“Am I not to know anything now, Gwendolen? Am I always to be in the dark?” said Mrs. Davilow, too keenly sensitive to her daughter’s manner and expression not to fear that something painful had occurred.
“There is really nothing to tell now, mamma,” said Gwendolen, in a still higher voice. “I had a mistaken idea about something I could do. Herr Klesmer has undeceived me. That is all.”
“Don’t look and speak in that way, my dear child: I cannot bear it,” said Mrs. Davilow, breaking down. She felt an undefinable terror.
Gwendolen looked at her a moment in silence, biting her inner lip; then she went up to her, and putting her hands on her mamma’s shoulders, said, with a drop in her voice to the lowest undertone, “Mamma, don’t speak to me now. It is useless to cry and waste our strength over what can’t be altered. You will live at Sawyer’s Cottage, and I am going to the bishop’s daughters. There is no more to be said. Things cannot be altered, and who cares? It makes no difference to any one else what we do. We must try not to care ourselves. We must not give way. I dread giving way. Help me to be quiet.”
Mrs. Davilow was like a frightened child under her daughter’s face and voice; her tears were arrested and she went away in silence.
CHAPTER XXIV.
“I question things but do not find
One that will answer to my mind:
And all the world appears unkind.”
—WORDSWORTH.
Gwendolen was glad that she had got through her interview with Klesmer before meeting her uncle and aunt. She had made up her mind now that there were only disagreeables before her, and she felt able to maintain a dogged calm in the face of any humiliation that might be proposed.
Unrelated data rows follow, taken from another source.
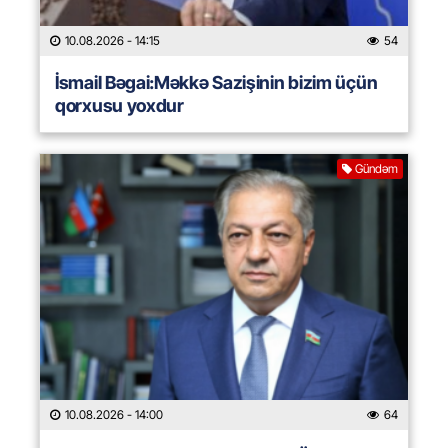
10.08.2026
- 14:15
54
İsmail Bəgai:Məkkə Sazişinin bizim üçün
qorxusu yoxdur
Gündəm
10.08.2026
- 14:00
64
The meeting did not happen until the Monday, when Gwendolen went to the rectory with her mamma. They had called at Sawyer’s Cottage by the way, and had seen every cranny of the narrow rooms in a midday light, unsoftened by blinds and curtains; for the furnishing to be done by gleanings from the rectory had not yet begun.
“How shall you endure it, mamma?” said Gwendolen, as they walked away. She had not opened her lips while they were looking round at the bare walls and floors, and the little garden with the cabbage-stalks, and the yew arbor all dust and cobwebs within. “You and the four girls all in that closet of a room, with the green and yellow paper pressing on your eyes? And without me?”